*Requirement*.
If a line of the data below holds the word "plaintiff", list it.

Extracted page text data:

┌──

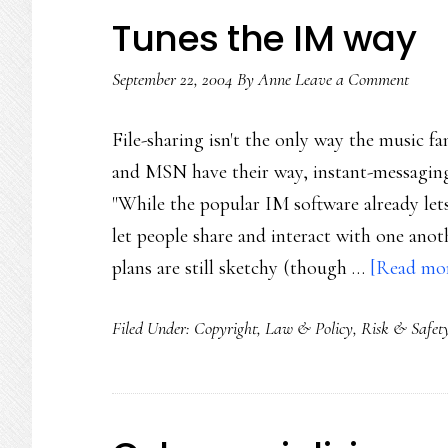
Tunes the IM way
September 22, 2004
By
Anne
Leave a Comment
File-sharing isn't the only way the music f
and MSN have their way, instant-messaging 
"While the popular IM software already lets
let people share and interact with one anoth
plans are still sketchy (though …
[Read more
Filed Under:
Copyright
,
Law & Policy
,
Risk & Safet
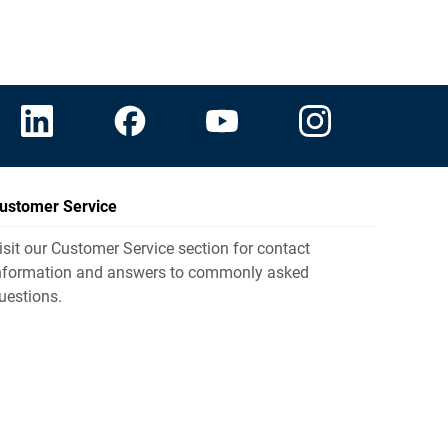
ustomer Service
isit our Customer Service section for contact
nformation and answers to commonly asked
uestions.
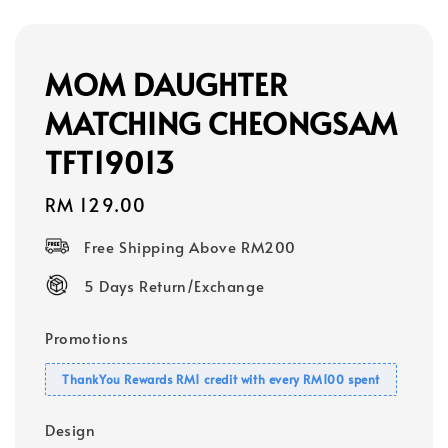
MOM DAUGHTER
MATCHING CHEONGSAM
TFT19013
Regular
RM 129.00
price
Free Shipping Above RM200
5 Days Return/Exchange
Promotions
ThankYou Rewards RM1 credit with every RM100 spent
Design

└──
┌──

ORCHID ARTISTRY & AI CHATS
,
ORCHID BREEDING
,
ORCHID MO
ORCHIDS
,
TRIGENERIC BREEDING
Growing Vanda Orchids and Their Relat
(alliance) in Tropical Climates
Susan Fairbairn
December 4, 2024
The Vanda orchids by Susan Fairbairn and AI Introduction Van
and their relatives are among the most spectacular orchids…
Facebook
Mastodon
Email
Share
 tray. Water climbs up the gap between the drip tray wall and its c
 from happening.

└──
┌──

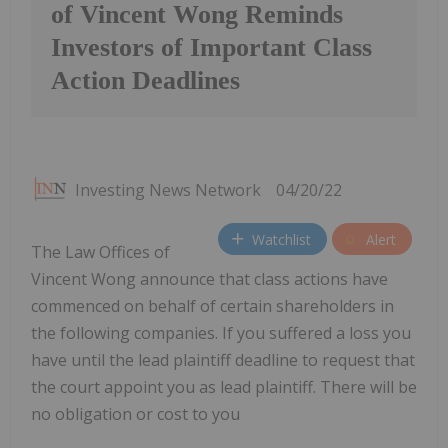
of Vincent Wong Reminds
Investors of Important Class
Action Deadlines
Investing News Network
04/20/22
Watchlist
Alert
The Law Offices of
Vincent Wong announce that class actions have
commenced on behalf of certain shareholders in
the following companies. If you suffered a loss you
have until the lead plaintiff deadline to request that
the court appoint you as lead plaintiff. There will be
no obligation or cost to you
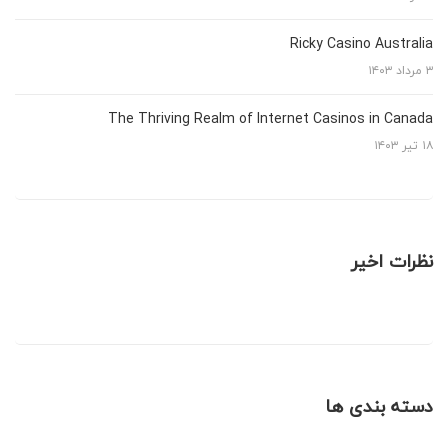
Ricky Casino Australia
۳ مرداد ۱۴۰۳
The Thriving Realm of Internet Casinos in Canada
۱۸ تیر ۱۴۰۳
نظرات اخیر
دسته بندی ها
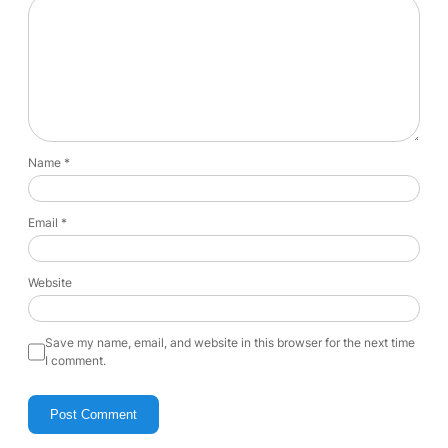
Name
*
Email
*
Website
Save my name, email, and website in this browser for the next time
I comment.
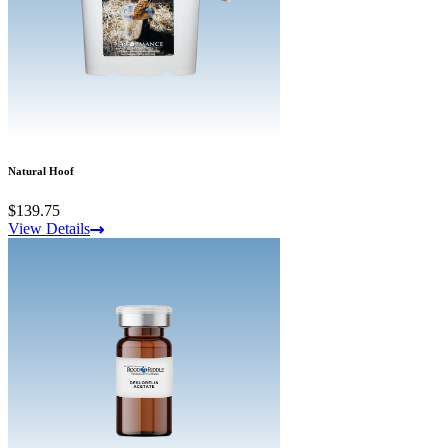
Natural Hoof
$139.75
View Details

└──

*Written response*.
have until the lead plaintiff deadline to request that
the court appoint you as lead plaintiff. There will be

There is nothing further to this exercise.